Hoocoodanode? Monsanto Edition
It turns out that what Montsanto thought was a win-win, it use of genes to create Roundup resistant crops, allowing it to make money on both the crops, and on the increased sales of its popular herbicide has had a not-unexpected side effect.
It seems that with Roundup Ready® ready crops, farmers soak their fields in the herbicide, and so now we are seeing an explosion of herbicide resistant weeds:“Superweeds” are plaguing high-tech Monsanto crops in southern US states, driving farmers to use more herbicides, return to conventional crops or even abandon their farms.Imagine that. It's so bad, that farmers are abandoning land.
How has this happened? Farmers over-relied on Monsanto’s revolutionary and controversial combination of a single “round up” herbicide and a high-tech seed with a built-in resistance to glyphosate, scientists say.
Today, 100,000 acres in Georgia are severely infested with pigweed and 29 counties have now confirmed resistance to glyphosate, according to weed specialist Stanley Culpepper from the University of Georgia.

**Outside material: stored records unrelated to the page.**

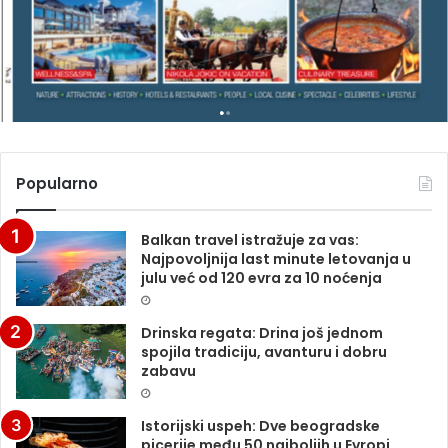
Z
I
N
A
Popularno
Balkan travel istražuje za vas:
Najpovoljnija last minute letovanja u
julu već od 120 evra za 10 noćenja
Drinska regata: Drina još jednom
spojila tradiciju, avanturu i dobru
zabavu
Istorijski uspeh: Dve beogradske
picerije među 50 najboljih u Evropi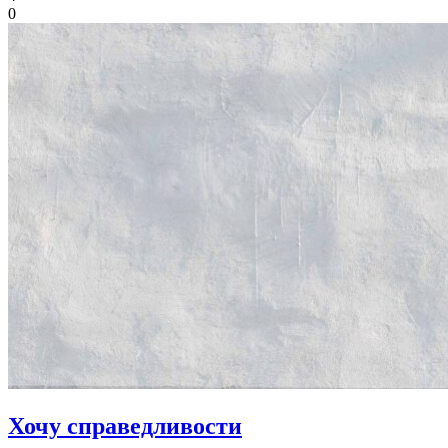
0
Хочу справедливости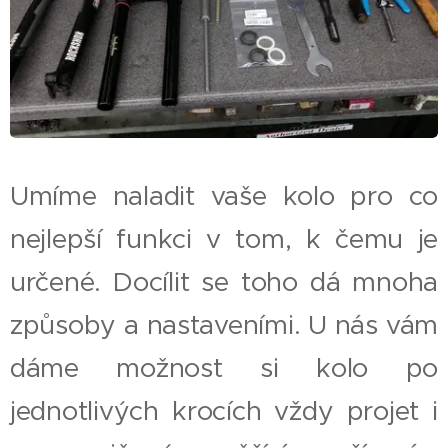
Umíme naladit vaše kolo pro co
nejlepší funkci v tom, k čemu je
určené. Docílit se toho dá mnoha
způsoby a nastaveními. U nás vám
dáme možnost si kolo po
jednotlivých krocích vždy projet i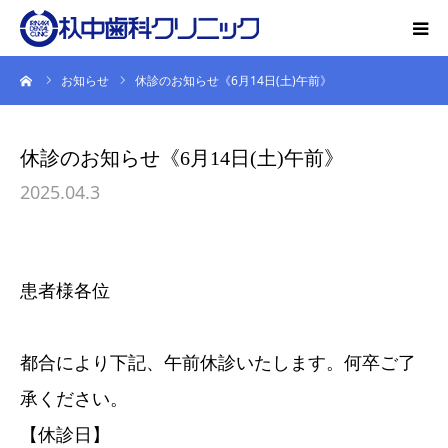
ーム
お知らせ
休診のお知らせ《6月14日(土)午前》
初診の方
院の紹介
休診のお知らせ《6月14日(土)午前》
2025.04.3
特長
患者様各位
診療内容
都合により下記、午前休診いたします。何卒ご了
設備
承ください。
【休診日】
オーラルフレイル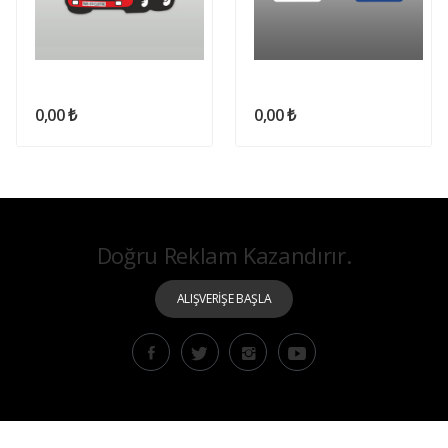
0,00 ₺
0,00 ₺
Doğru Reklam Kazandırır.
ALIŞVERİŞE BAŞLA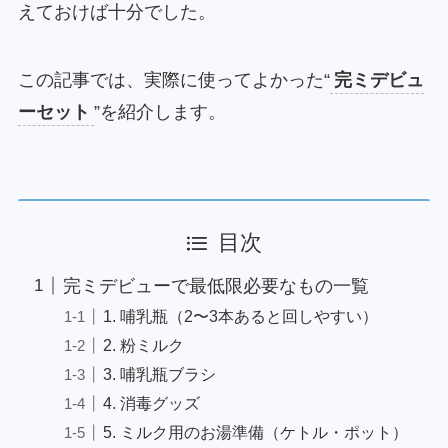
えておけば十分でした。
この記事では、実際に使ってよかった“
完ミデビュ
ーセット
”を紹介します。
目次
完ミデビューで最低限必要なもの一覧
1. 哺乳瓶（2〜3本あると回しやすい）
2. 粉ミルク
3. 哺乳瓶ブラシ
4. 消毒グッズ
5. ミルク用のお湯準備（ケトル・ポット）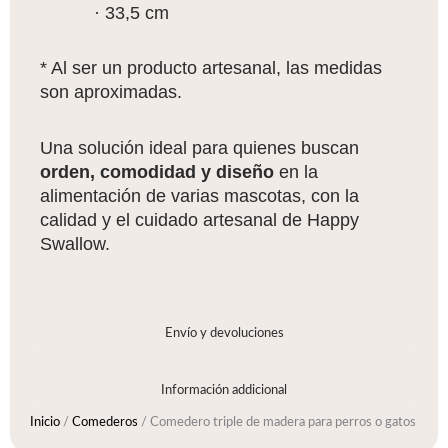
· 33,5 cm
* Al ser un producto artesanal, las medidas
son aproximadas.
Una solución ideal para quienes buscan
orden, comodidad y diseño
en la
alimentación de varias mascotas, con la
calidad y el cuidado artesanal de Happy
Swallow.
Envío y devoluciones
Información addicional
Inicio
/
Comederos
/ Comedero triple de madera para perros o gatos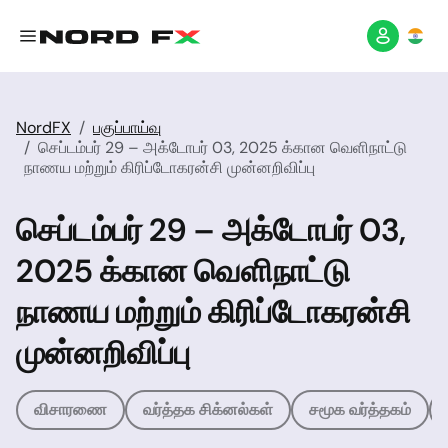
NordFX
பகுப்பாய்வு
செப்டம்பர் 29 – அக்டோபர் 03, 2025 க்கான வெளிநாட்டு
நாணய மற்றும் கிரிப்டோகரன்சி முன்னறிவிப்பு
செப்டம்பர் 29 – அக்டோபர் 03,
2025 க்கான வெளிநாட்டு
நாணய மற்றும் கிரிப்டோகரன்சி
முன்னறிவிப்பு
விசாரணை
வர்த்தக சிக்னல்கள்
சமூக வர்த்தகம்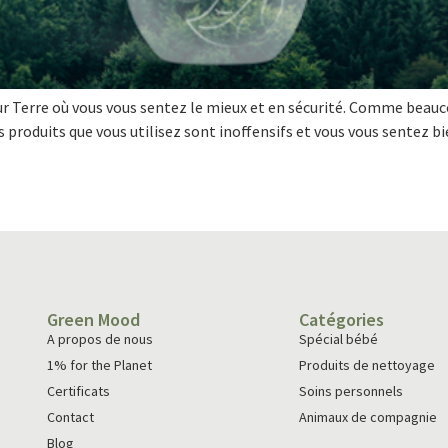
sur Terre où vous vous sentez le mieux et en sécurité. Comme bea
es produits que vous utilisez sont inoffensifs et vous vous sentez 
Green Mood
Catégories
A propos de nous
Spécial bébé
1% for the Planet
Produits de nettoyage
Certificats
Soins personnels
Contact
Animaux de compagnie
Blog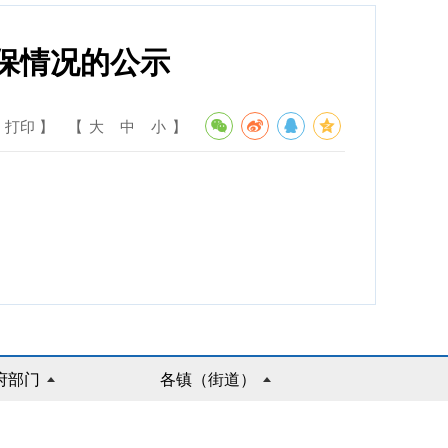
投保情况的公示
 打印 】
【
大
中
小
】
府部门
各镇（街道）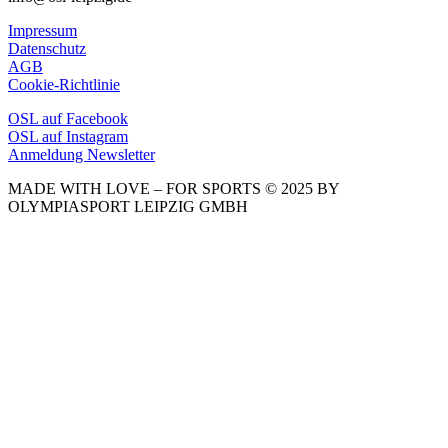
Impressum
Datenschutz
AGB
Cookie-Richtlinie
OSL auf Facebook
OSL auf Instagram
Anmeldung Newsletter
MADE WITH LOVE – FOR SPORTS © 2025 BY
OLYMPIASPORT LEIPZIG GMBH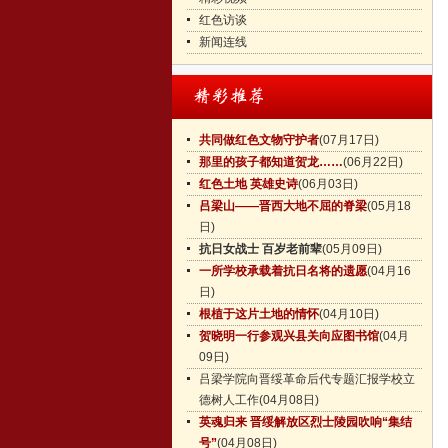
红色访谈
新闻连线
共同做红色文物守护者
(07月17日)
那里的孩子都知道贺龙……
(06月22日)
红色土地 英雄史诗
(06月03日)
吕梁山——晋西大地不屈的脊梁
(05月18
日)
抗日女战士 百岁老前辈
(05月09日)
一所学校承载着抗日名将的遗愿
(04月16
日)
根植于这片土地的情怀
(04月10日)
贺晓明一行参观兴县关向应图书馆
(04月
09日)
吕梁学院向晋绥革命后代专题汇报学校立
德树人工作
(04月08日)
英魂归来 晋绥解放区烈士陵园吹响“集结
号”
(04月08日)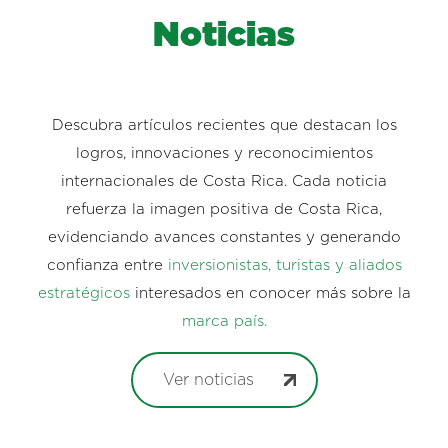
Noticias
Descubra artículos recientes que destacan los
logros, innovaciones y reconocimientos
internacionales de Costa Rica. Cada noticia
refuerza la imagen positiva de Costa Rica,
evidenciando avances constantes y generando
confianza entre
inversionistas, turistas y aliados
estratégicos
interesados en conocer más sobre la
marca país.
Ver noticias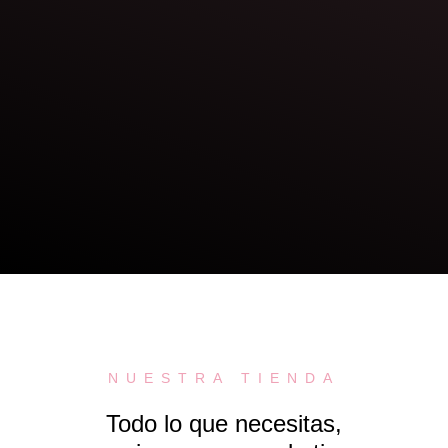
NUESTRA TIENDA
Todo lo que necesitas,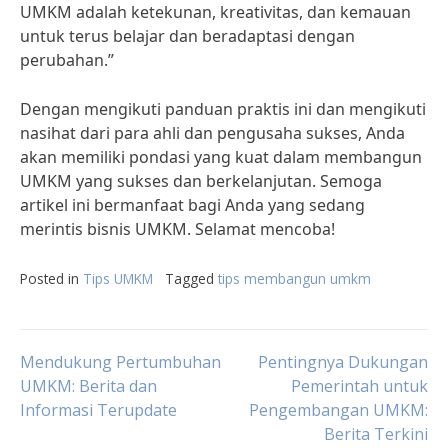
UMKM adalah ketekunan, kreativitas, dan kemauan
untuk terus belajar dan beradaptasi dengan
perubahan.”
Dengan mengikuti panduan praktis ini dan mengikuti
nasihat dari para ahli dan pengusaha sukses, Anda
akan memiliki pondasi yang kuat dalam membangun
UMKM yang sukses dan berkelanjutan. Semoga
artikel ini bermanfaat bagi Anda yang sedang
merintis bisnis UMKM. Selamat mencoba!
Posted in
Tips UMKM
Tagged
tips membangun umkm
Post
Mendukung Pertumbuhan
Pentingnya Dukungan
UMKM: Berita dan
Pemerintah untuk
Informasi Terupdate
Pengembangan UMKM:
navigation
Berita Terkini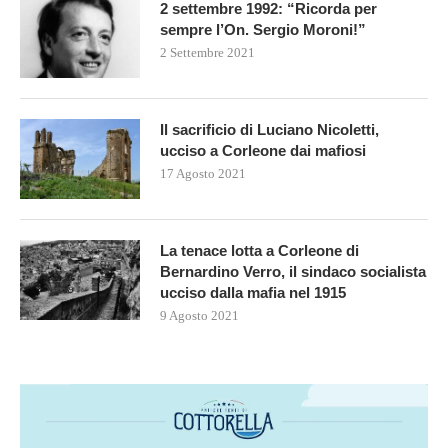
2 settembre 1992: “Ricorda per
sempre l’On. Sergio Moroni!”
2 Settembre 2021
Il sacrificio di Luciano Nicoletti,
ucciso a Corleone dai mafiosi
17 Agosto 2021
La tenace lotta a Corleone di
Bernardino Verro, il sindaco socialista
ucciso dalla mafia nel 1915
9 Agosto 2021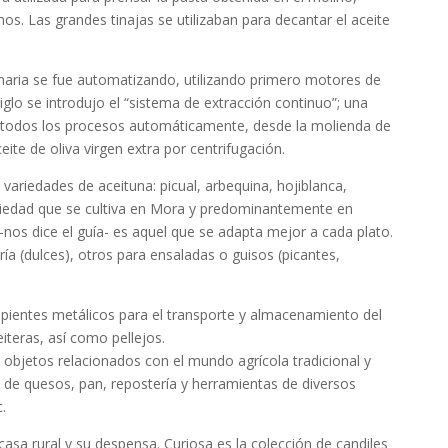
os. Las grandes tinajas se utilizaban para decantar el aceite
naria se fue automatizando, utilizando primero motores de
iglo se introdujo el “sistema de extracción continuo”; una
 todos los procesos automáticamente, desde la molienda de
eite de oliva virgen extra por centrifugación.
variedades de aceituna: picual, arbequina, hojiblanca,
variedad que se cultiva en Mora y predominantemente en
–nos dice el guía- es aquel que se adapta mejor a cada plato.
a (dulces), otros para ensaladas o guisos (picantes,
cipientes metálicos para el transporte y almacenamiento del
eiteras, así como pellejos.
 objetos relacionados con el mundo agrícola tradicional y
n de quesos, pan, repostería y herramientas de diversos
.
casa rural y su despensa. Curiosa es la colección de candiles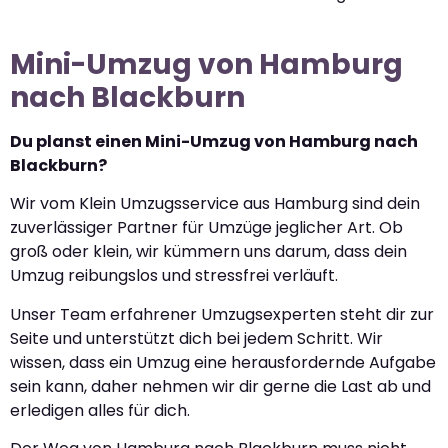
Mini-Umzug von Hamburg
nach Blackburn
Du planst einen Mini-Umzug von Hamburg nach
Blackburn?
Wir vom Klein Umzugsservice aus Hamburg sind dein
zuverlässiger Partner für Umzüge jeglicher Art. Ob
groß oder klein, wir kümmern uns darum, dass dein
Umzug reibungslos und stressfrei verläuft.
Unser Team erfahrener Umzugsexperten steht dir zur
Seite und unterstützt dich bei jedem Schritt. Wir
wissen, dass ein Umzug eine herausfordernde Aufgabe
sein kann, daher nehmen wir dir gerne die Last ab und
erledigen alles für dich.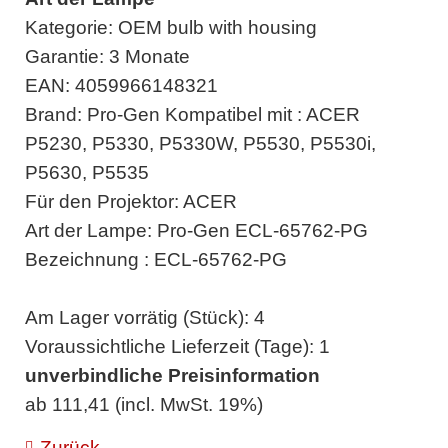
Kategorie: OEM bulb with housing
Garantie: 3 Monate
EAN: 4059966148321
Brand: Pro-Gen Kompatibel mit : ACER
P5230, P5330, P5330W, P5530, P5530i,
P5630, P5535
Für den Projektor: ACER
Art der Lampe: Pro-Gen ECL-65762-PG
Bezeichnung : ECL-65762-PG
Am Lager vorrätig (Stück): 4
Voraussichtliche Lieferzeit (Tage): 1
unverbindliche Preisinformation
ab 111,41 (incl. MwSt. 19%)
Zurück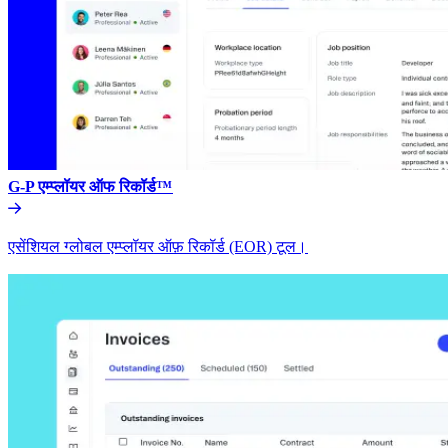
G-P एम्प्लॉयर ऑफ रिकॉर्ड™​​
एसेंशियल ग्लोबल एम्प्लॉयर ऑफ़ रिकॉर्ड (EOR) टूल।​​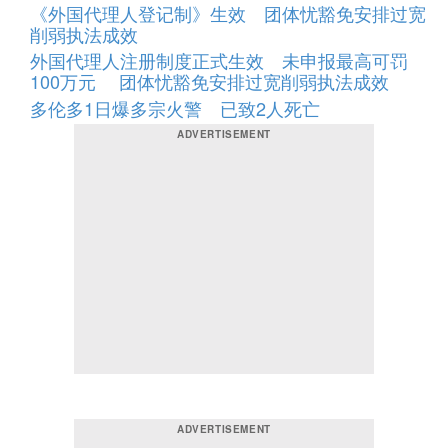
《外国代理人登记制》生效 团体忧豁免安排过宽
削弱执法成效
外国代理人注册制度正式生效 未申报最高可罚
100万元 团体忧豁免安排过宽削弱执法成效
多伦多1日爆多宗火警 已致2人死亡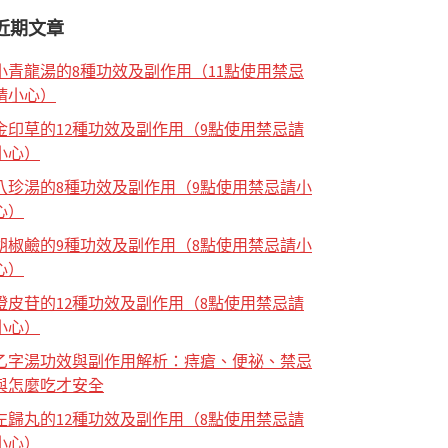
近期文章
小青龍湯的8種功效及副作用（11點使用禁忌
請小心）
金印草的12種功效及副作用（9點使用禁忌請
小心）
八珍湯的8種功效及副作用（9點使用禁忌請小
心）
胡椒鹼的9種功效及副作用（8點使用禁忌請小
心）
橙皮苷的12種功效及副作用（8點使用禁忌請
小心）
乙字湯功效與副作用解析：痔瘡、便祕、禁忌
與怎麼吃才安全
左歸丸的12種功效及副作用（8點使用禁忌請
小心）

“Farmers are taking this threat very seriously. It took us two years to make them understand how serious it was. But once they understood, they started taking a very aggressive approach to the weed,” Culpepper told FRANCE 24.
“Just to illustrate how aggressive we are, last year we hand-weeded 45% of our severely infested fields,” said Culpepper, adding that the fight involved “spending a lot of money.”
In 2007, 10,000 acres of land were abandoned in Macon country, the epicentre of the superweed explosion, North Carolina State University’s Alan York told local media.
The problem here is that the rulings changing the patent laws over the past few decades, which allow the patenting of genes and species, have made the seed business so lucrative that companies like Monsanto are inclined to skip appropriate testing in the rush to market.
The solution is, in addition to stricter regulation, is to remove the IP protections to genes and species, which will remove much of the incentive to cheat.